Pascal’s Provincial Letters to the Jesuits were definitely letters, rather long ones. We find that his famous Pensées is, as a text, more like a collection of maxims and short essays. It is something like the Meditations of Marcus Aurelius or perhaps the essays of Montaigne. Of the latter, Pascal said: “It is not in Montaigne, but in myself, that I find all that I see in him” (#64). We find here, perhaps, also something of the Confessions of St. Augustine. I am not sure if the meaning of Pascal’s remark about Montaigne indicates that he can dispense with Montaigne. He can write what Montagne wrote himself. Perhaps, better, it means that the reading of another is an occasion for reading oneself.

Pascal’s maxims are often amusing in their truth. “Too much and too little wine. Give him none, he cannot find truth; give him too much, the same” (#72). The “him” of this maxim, I presume, is precisely “everyman.” The lesson of Alcoholics Anonymous, I suppose, is that the truth for them is no wine. The truth for those who imbibe too much is, as Aristotle said, moderation. But for most men, Pascal had a point. A “little wine,” as St. Paul said, “is good for the stomach.” And, Pascal adds,for the mind too.

Perhaps the most famous epigram in the Pensées is this one: “The infinite silence of these infinite spaces frightens me” (#206). It is not the infinite spaces, but their silence that seems to bother him most. In our time, we have set up space telescopes, radio search surveillances, and other devices to discover whether there is someone out there who is busily trying to contact us. Our science fiction is filled with two presuppositions: Either those beings “out there in the infinite spaces” are benevolent or they are hostile to us. If they are just like us, they probably have a bit of both.

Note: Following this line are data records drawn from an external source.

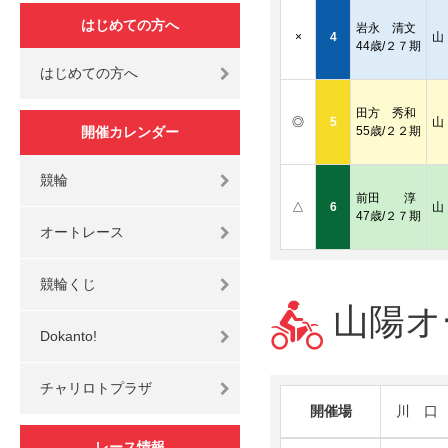
はじめての方へ
岩永 清文
×
4
山
44歳/２７期
はじめての方へ
田方 秀和
◎
5
山
開催カレンダー
55歳/２２期
競輪
前田 淳
△
6
山
47歳/２７期
オートレース
競輪くじ
山陽オー
Dokanto!
チャリロトプラザ
開催場
川 口
レース情報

And if the infinite spaces are not so silent, would we hear them if they spoke to us? That is the whole drama of the adventure we know as revelation. We are struck, moreover, about what we know of the age of the universe, its order, that it seems odd that beings exist in this same cosmos who seek to understand it, as if it is open to their understanding.

The epigram that follows the “infinite spaces” one is as follows: “How many kingdoms know us not!” (#207). These words are not posed as a question, but as an exclamation of astonishment. I was reading the first chapters of the First Book of Chronicles, with its lists and lists of who begot whom. It is like reading the genealogies of the Chinese emperors, or even the kings of England, not to mention Roman emperors.

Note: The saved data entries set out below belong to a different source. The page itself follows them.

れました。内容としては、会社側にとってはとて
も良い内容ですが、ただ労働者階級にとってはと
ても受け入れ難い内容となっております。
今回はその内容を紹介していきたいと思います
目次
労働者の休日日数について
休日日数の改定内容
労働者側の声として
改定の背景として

Both the infinite spaces and the kingdoms that know us not are designed to subdue our pride. Charles Murray recently had an essay in which he made the very Aristotelian argument that it is only in small towns and cities that people can know and be friendly with each other (Commentary, June 2015). Yet if the infinite spaces tell us nothing and we are unknown to most kingdoms of the world, far from subduing our pride, it gives us the impression that we can make of ourselves whatever we want, which, give or take a few distinctions, is the definition of pride.

Pascal lists what he calls the “objections of atheists.” In the silence of the infinite spaces, his recording of the reason for the atheism of atheists is remarkable: “But we have no light” (#228).

If I understand Plato correctly, the problem of the philosopher was that he had too much light. He was dizzied not because there was nothing to see, but because there was so much to see that his powers of seeing were overwhelmed.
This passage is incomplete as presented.